# Project 3a: Goals and Deliverables

The goals of this assignment are:
* To analyze corpora with metadata.
* To make some basic corpus-level visualizations.

Here are the steps you should do to successfully complete this project:
1. From moodle, accept the assignment. Open and set up a code space (install a python kernel and select it).
2. Complete the notebook and commit it to Github. Make sure to answer all questions, and to commit the notebook in a "run" state!
3. I wrote the comments; you write the code! Complete and run `spacy_on_corpus.py` following the instructions in this notebook.
4. Edit the README.md file. Provide your name, your class year, links to/descriptions of any extensions and a list of resources. 
5. Commit your code often. We will take the last commit before the deadline as your submission of the project.

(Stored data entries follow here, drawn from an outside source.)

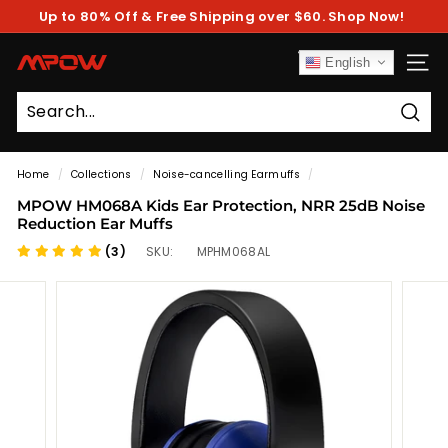
Skip
Up to 80% Off & Free Shipping over $60. Shop Now!
to
Pause
content
slideshow
M
English
SITE
P
O
Sear
W
Home
/
Collections
/
Noise-cancelling Earmuffs
/
MPOW HM068A Kids Ear Protection, NRR 25dB Noise
Reduction Ear Muffs
(3)
SKU:
MPHM068AL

Possible extensions (from least points to most points):
* Make word counts plots for the top 100 words and entities. Look at the labels on the y axis of each plot. Where do you think spaCy is making mistakes?
* Augment the `wordcount` functionality so that it displays relative frequencies of entity label pairs and token part of speech pairs.
* Augment the `wordcloud' functionality so that it also makes an entity cloud.
* Make the bar plots and/or word clouds more beautiful.
* Learn about the useful python collections package, especially the [Counter data type](https://docs.python.org/3/library/collections.html#collections.Counter). Copy spacy_on_corpus.py and name the copy spacy_on_corpus_counter.py. Change `get_token_counts` and `get_entity_counts` to use counters. 
* Add in the analyses from project 2c as functions `make_doc_markdown`, `make_doc_tables` and `make_doc_stats`; make sure to ask the user for a document before running any of these!
* Your other ideas are welcome! If you'd like to discuss one with Dr Stent, feel free.

# Setup

## Install Our Packages

On the command line (in the terminal), type:

% `pip install -r requirements.txt`

## Upload Our Data

From Moodle, download `files.jsonl.zip`. 

Then, upload `files.jsonl.zip` to the code space.

## Make Sure We Can Work With .py Files We Are Editing

Run the code cell below.

In [None]:
# Automatically reload your external source code
%load_ext autoreload
%autoreload 2

# Corpus Metadata

Last week we wrote functions to load and manipulate a corpus consisting of plain text files.

This week we will extend that program to load and manipulate a corpus where each document also has **metadata**.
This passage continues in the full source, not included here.